Dan Dinges: As far as the 4.4 bcf increase over the Gen 3 or even looking at now our current tide curve, I’m going to do a swag here and I’ll probably get slapped back, but I think it’s about 10% to 15% is the uplift I think we’re seeing.
Q: And then, I guess similarly in the Eagle Ford, I know you didn’t put out the type curves because it’s taking longer for the laterals to clean up. But there you’ve gone from 1,600 pounds per foot to 2,000 pounds per foot. Similarly is that providing enhanced economics and you then go to even higher sand loading or what are you seeing as far as optimizing the sand loading into Eagle Ford?
Dan Dinges: Well, we’ve had a little bit of discussion on additional loading, cluster spacing.

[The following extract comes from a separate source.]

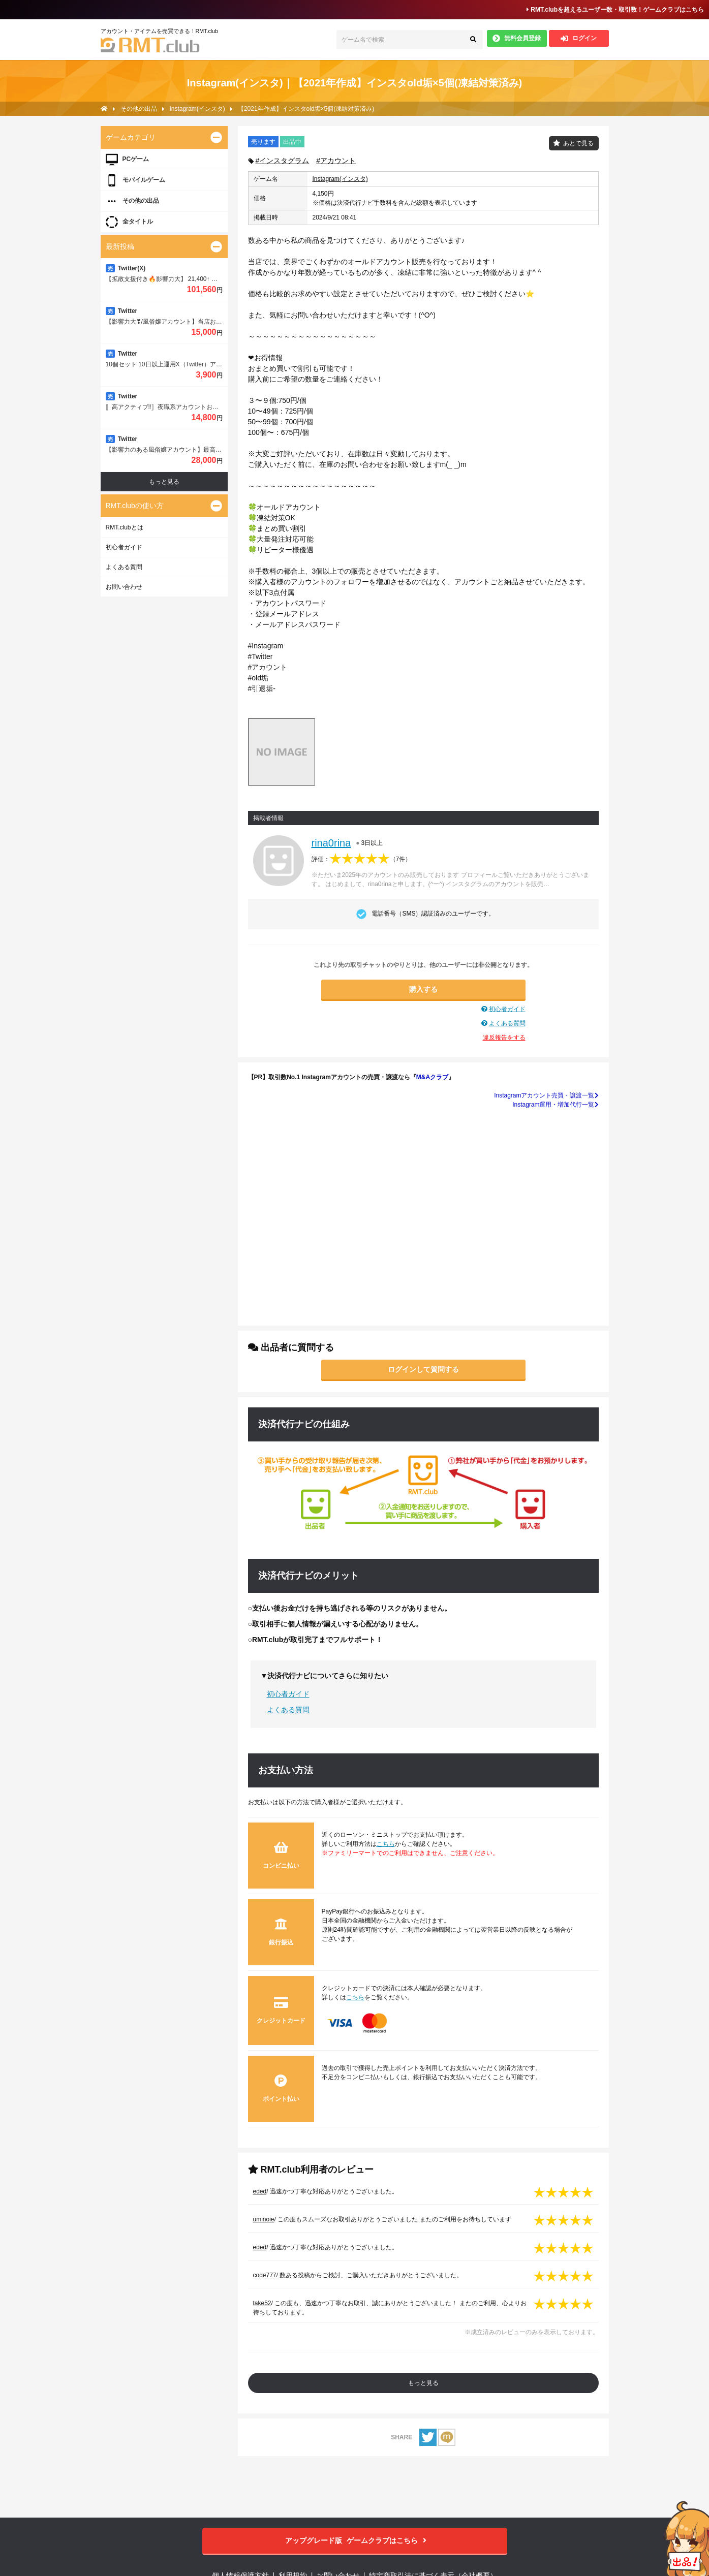 This screenshot has width=709, height=2576. What do you see at coordinates (124, 527) in the screenshot?
I see `RMT.clubとは` at bounding box center [124, 527].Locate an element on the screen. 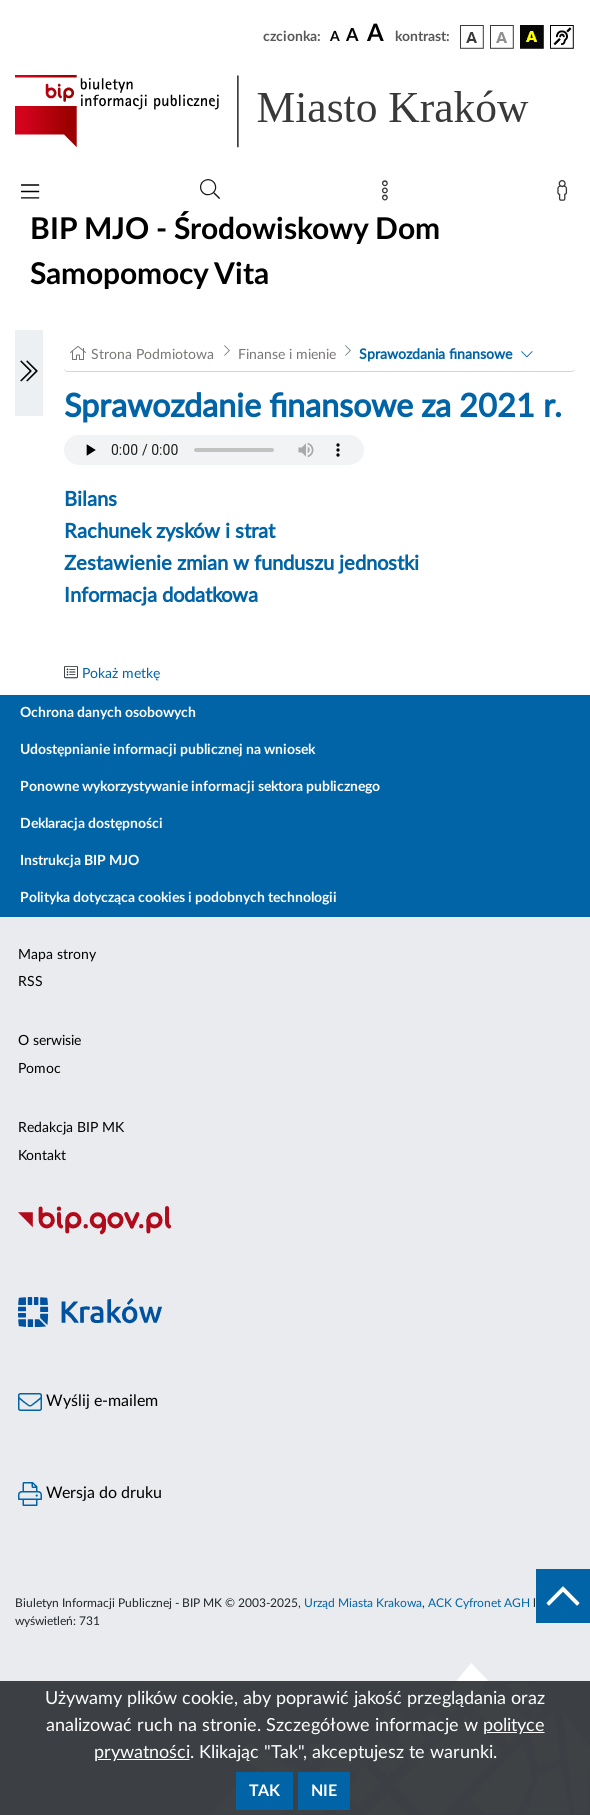 This screenshot has width=590, height=1815. O serwisie is located at coordinates (49, 1041).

Steve went over, and looking at our flowback periods with the longer laterals, more water pump to carry extra load and more clusters, we’re looking at the tweaks. And as Steve mentioned if you have more water around near well bore, more loading you push back some of the volumes back until they work their way back to the well bore. Initially, certainly with the rate it comes back does affect the rate of return, and so we’re at early, early stage trying to evaluate just exactly what is going to be the best recipe to get the most return out of the project without optimizing DUR and cost. So it’s still early and it’s work in progress and all the data gathering and database that we’re building, trying to build our big data platform as others are. We are going to be looking at it and utilizing the data to make decisions in the future.
Q: And then back to the Gen 5 completion. Is that strictly just reducing cost or it is Gen 5 in the Marcellus, some greater sand loading or even tighter cluster spacing.
Dan Dinges: Well, it’s just different. And yes, we are trying to do a little bit of both. We’re trying to see what costs can be taken out by different completion and we’re trying to make it a determination, does it also affect initial rates in the URs on the completions. Too early to speculate where we are with that.